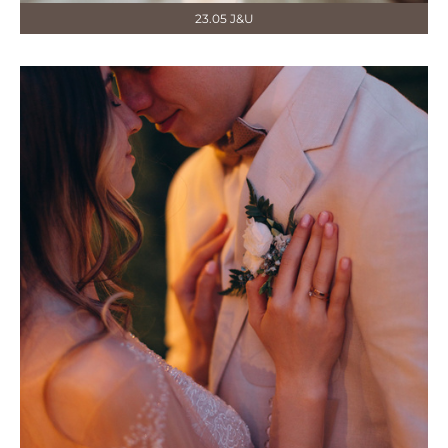
23.05 J&U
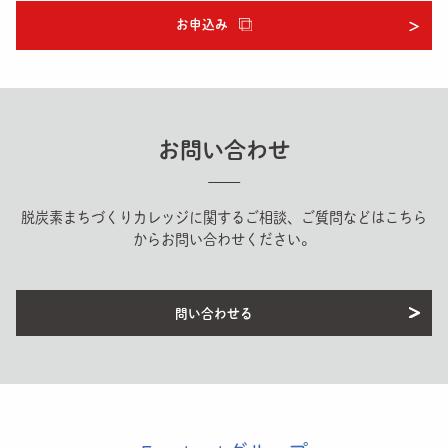
お申込み
お問い合わせ
脱炭素まちづくりカレッジに関するご相談、ご質問などはこちら
からお問い合わせください。
問い合わせる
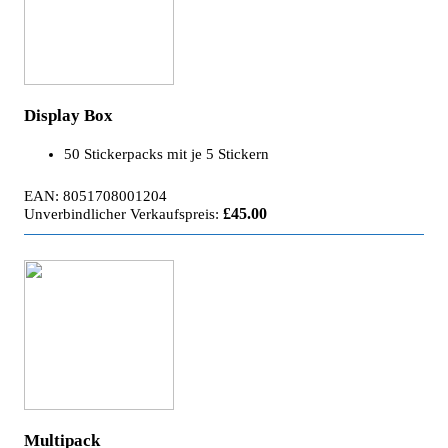
Display Box
50 Stickerpacks mit je 5 Stickern
EAN: 8051708001204
£45.00
Unverbindlicher Verkaufspreis:
Multipack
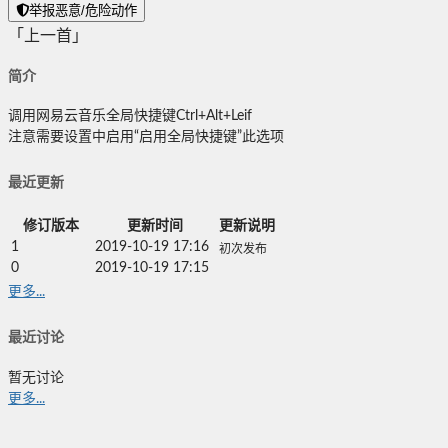
举报恶意/危险动作
「上一首」
简介
调用网易云音乐全局快捷键Ctrl+Alt+Leif
注意需要设置中启用“启用全局快捷键”此选项
最近更新
修订版本
更新时间
更新说明
1
2019-10-19 17:16
初次发布
0
2019-10-19 17:15
更多...
最近讨论
暂无讨论
更多...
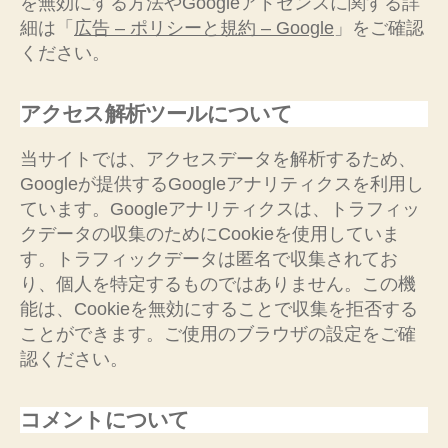
を無効にする方法やGoogleアドセンスに関する詳
細は「
広告 – ポリシーと規約 – Google
」をご確認
ください。
アクセス解析ツールについて
当サイトでは、アクセスデータを解析するため、
Googleが提供するGoogleアナリティクスを利用し
ています。Googleアナリティクスは、トラフィッ
クデータの収集のためにCookieを使用していま
す。トラフィックデータは匿名で収集されてお
り、個人を特定するものではありません。この機
能は、Cookieを無効にすることで収集を拒否する
ことができます。ご使用のブラウザの設定をご確
認ください。
コメントについて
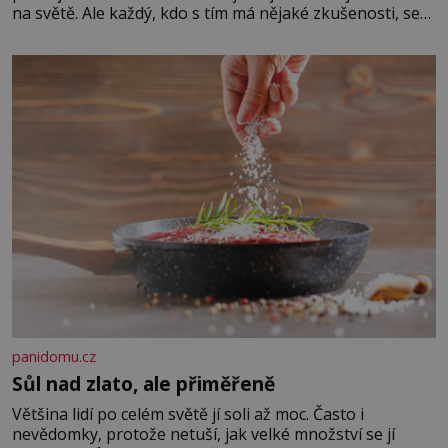
na světě. Ale každý, kdo s tím má nějaké zkušenosti, se
zapřísahá, že pokud odpustíte, znatelně se vám uleví.
Když se ke mně doneslo, že si manžel pořídil milenku,
panidomu.cz
Sůl nad zlato, ale přiměřeně
Většina lidí po celém světě jí soli až moc. Často i
nevědomky, protože netuší, jak velké množství se jí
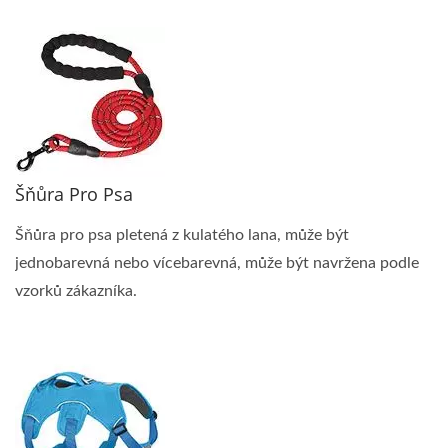
Šňůra Pro Psa
Šňůra pro psa pletená z kulatého lana, může být
jednobarevná nebo vícebarevná, může být navržena podle
vzorků zákazníka.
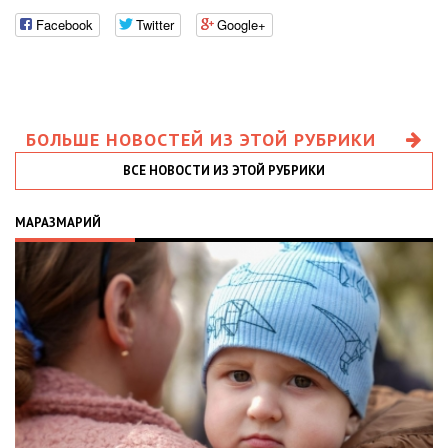
Facebook
Twitter
Google+
БОЛЬШЕ НОВОСТЕЙ ИЗ ЭТОЙ РУБРИКИ
ВСЕ НОВОСТИ ИЗ ЭТОЙ РУБРИКИ
МАРАЗМАРИЙ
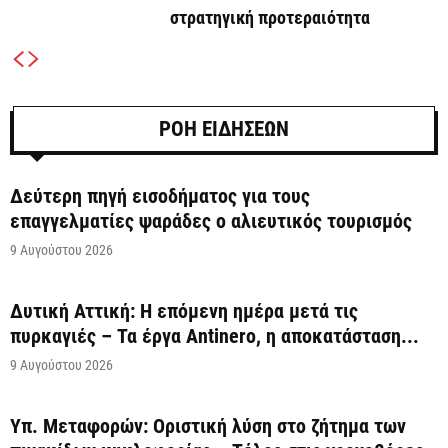
στρατηγική προτεραιότητα
ΡΟΗ ΕΙΔΗΣΕΩΝ
Δεύτερη πηγή εισοδήματος για τους
επαγγελματίες ψαράδες ο αλιευτικός τουρισμός
9 Αυγούστου 2026
Δυτική Αττική: Η επόμενη ημέρα μετά τις
πυρκαγιές – Τα έργα Antinero, η αποκατάσταση...
9 Αυγούστου 2026
Υπ. Μεταφορών: Οριστική λύση στο ζήτημα των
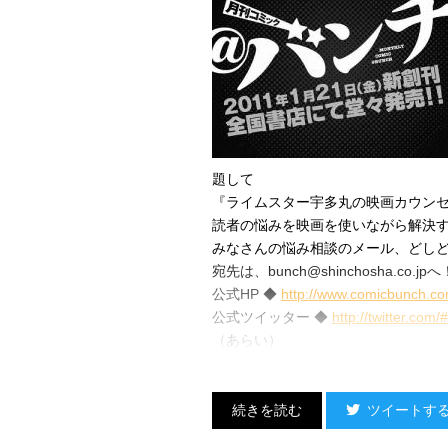
題して
『ライムスター宇多丸の映画カウン
読者の悩みを映画を使いながら解決
みなさんの悩み相談のメール、どし
宛先は、bunch@shinchosha.co.jpへ
公式HP ◆
http://www.comicbunch.c
公式ツイッター ◆
http://twitter.com
（あらい）
ツイートす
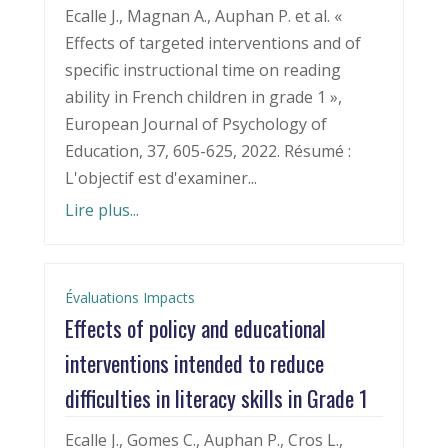
Ecalle J., Magnan A., Auphan P. et al. «
Effects of targeted interventions and of
specific instructional time on reading
ability in French children in grade 1 »,
European Journal of Psychology of
Education, 37, 605-625, 2022. Résumé :
L'objectif est d'examiner...
Lire plus...
Évaluations Impacts
Effects of policy and educational
interventions intended to reduce
difficulties in literacy skills in Grade 1
Ecalle J., Gomes C., Auphan P., Cros L.,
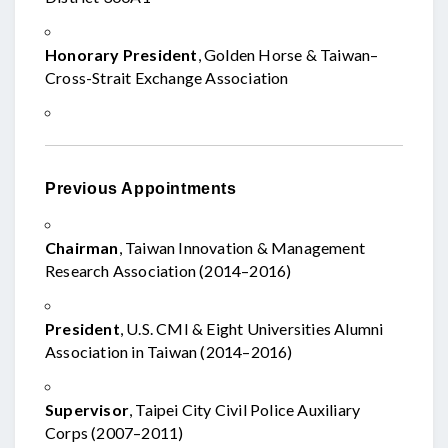
Honorary President
, Golden Horse & Taiwan–
Cross-Strait Exchange Association
Previous Appointments
Chairman
, Taiwan Innovation & Management
Research Association (2014–2016)
President
, U.S. CMI & Eight Universities Alumni
Association in Taiwan (2014–2016)
Supervisor
, Taipei City Civil Police Auxiliary
Corps (2007–2011)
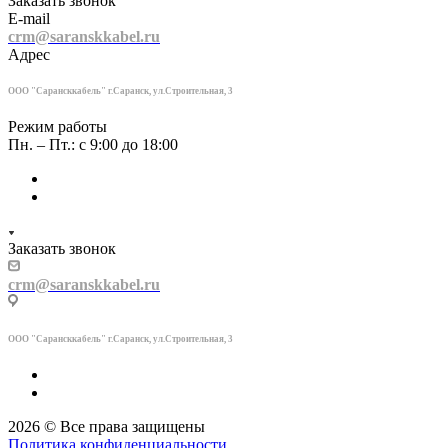
Заказать звонок
E-mail
crm@saranskkabel.ru
Адрес
ООО "Сарансккабель" г.Саранск, ул.Строител
ьная, 3
Режим работы
Пн. – Пт.: с 9:00 до 18:00
Заказать звонок
crm@saranskkabel.ru
ООО "Сарансккабель" г.Саранск, ул.Строител
ьная, 3
2026 © Все права защищены
Политика конфиденциальности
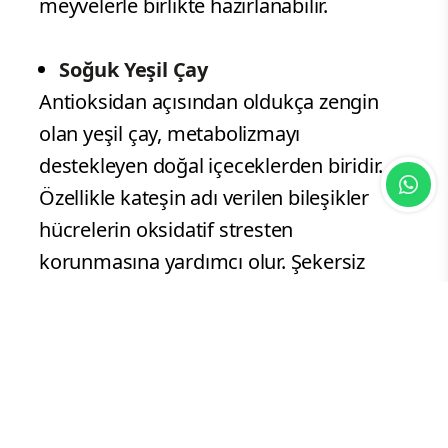
meyvelerle birlikte hazırlanabilir.
Soğuk Yeşil Çay
Antioksidan açısından oldukça zengin
olan yeşil çay, metabolizmayı
destekleyen doğal içeceklerden biridir.
Özellikle kateşin adı verilen bileşikler
hücrelerin oksidatif stresten
korunmasına yardımcı olur. Şekersiz
olarak hazırlandığında kalori içermez ve
sıcak havalarda ferahlatıcı bir alternatif
sunar. Kafein içerdiği için hamileler,
tansiyon hastaları ve kafeine duyarlı
kişiler tüketim miktarına dikkat etmelidir.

· · · ·

Exclude the images and output the lines above exactly.

23.05 J&U
お申込み
お問い合わせ
脱炭素まちづくりカレッジに関するご相談、ご質問などはこちら
からお問い合わせください。
問い合わせる
Display Box
50 Stickerpacks mit je 5 Stickern
EAN: 8051708001204
£45.00
Unverbindlicher Verkaufspreis:
Multipack
举报恶意/危险动作
「上一首」
简介
调用网易云音乐全局快捷键Ctrl+Alt+Leif
注意需要设置中启用“启用全局快捷键”此选项
最近更新
修订版本
更新时间
更新说明
1
2019-10-19 17:16
初次发布
0
2019-10-19 17:15
更多...
最近讨论
暂无讨论
更多...
を無効にする方法やGoogleアドセンスに関する詳
細は「
広告 – ポリシーと規約 – Google
」をご確認
ください。
アクセス解析ツールについて
当サイトでは、アクセスデータを解析するため、
Googleが提供するGoogleアナリティクスを利用し
ています。Googleアナリティクスは、トラフィッ
クデータの収集のためにCookieを使用していま
す。トラフィックデータは匿名で収集されてお
り、個人を特定するものではありません。この機
能は、Cookieを無効にすることで収集を拒否する
ことができます。ご使用のブラウザの設定をご確
認ください。
コメントについて
na světě. Ale každý, kdo s tím má nějaké zkušenosti, se
zapřísahá, že pokud odpustíte, znatelně se vám uleví.
Když se ke mně doneslo, že si manžel pořídil milenku,
panidomu.cz
Sůl nad zlato, ale přiměřeně
Většina lidí po celém světě jí soli až moc. Často i
nevědomky, protože netuší, jak velké množství se jí
Šňůra Pro Psa
Šňůra pro psa pletená z kulatého lana, může být
jednobarevná nebo vícebarevná, může být navržena podle
vzorků zákazníka.
Facebook
Twitter
Google+
БОЛЬШЕ НОВОСТЕЙ ИЗ ЭТОЙ РУБРИКИ
ВСЕ НОВОСТИ ИЗ ЭТОЙ РУБРИКИ
МАРАЗМАРИЙ
στρατηγική προτεραιότητα
ΡΟΗ ΕΙΔΗΣΕΩΝ
Δεύτερη πηγή εισοδήματος για τους
επαγγελματίες ψαράδες ο αλιευτικός τουρισμός
9 Αυγούστου 2026
Δυτική Αττική: Η επόμενη ημέρα μετά τις
πυρκαγιές – Τα έργα Antinero, η αποκατάσταση...
9 Αυγούστου 2026
Υπ. Μεταφορών: Οριστική λύση στο ζήτημα των
題して
『ライムスター宇多丸の映画カウン
読者の悩みを映画を使いながら解決
みなさんの悩み相談のメール、どし
宛先は、bunch@shinchosha.co.jpへ
公式HP ◆
http://www.comicbunch.c
公式ツイッター ◆
http://twitter.com
（あらい）
ツイートす
Ecalle J., Magnan A., Auphan P. et al. «
Effects of targeted interventions and of
specific instructional time on reading
ability in French children in grade 1 »,
European Journal of Psychology of
Education, 37, 605-625, 2022. Résumé :
L'objectif est d'examiner...
Lire plus...
Évaluations Impacts
Effects of policy and educational
interventions intended to reduce
difficulties in literacy skills in Grade 1
Ecalle J., Gomes C., Auphan P., Cros L.,
Honorary President
, Golden Horse & Taiwan–
Cross-Strait Exchange Association
Previous Appointments
Chairman
, Taiwan Innovation & Management
Research Association (2014–2016)
President
, U.S. CMI & Eight Universities Alumni
Association in Taiwan (2014–2016)
Supervisor
, Taipei City Civil Police Auxiliary
Corps (2007–2011)
Заказать звонок
E-mail
crm@saranskkabel.ru
Адрес
ООО "Сарансккабель" г.Саранск, ул.Строител
ьная, 3
Режим работы
Пн. – Пт.: с 9:00 до 18:00
Заказать звонок
crm@saranskkabel.ru
ООО "Сарансккабель" г.Саранск, ул.Строител
ьная, 3
2026 © Все права защищены
Политика конфиденциальности
meyvelerle birlikte hazırlanabilir.
Soğuk Yeşil Çay
Antioksidan açısından oldukça zengin
olan yeşil çay, metabolizmayı
destekleyen doğal içeceklerden biridir.
Özellikle kateşin adı verilen bileşikler
hücrelerin oksidatif stresten
korunmasına yardımcı olur. Şekersiz
olarak hazırlandığında kalori içermez ve
sıcak havalarda ferahlatıcı bir alternatif
sunar. Kafein içerdiği için hamileler,
tansiyon hastaları ve kafeine duyarlı
kişiler tüketim miktarına dikkat etmelidir.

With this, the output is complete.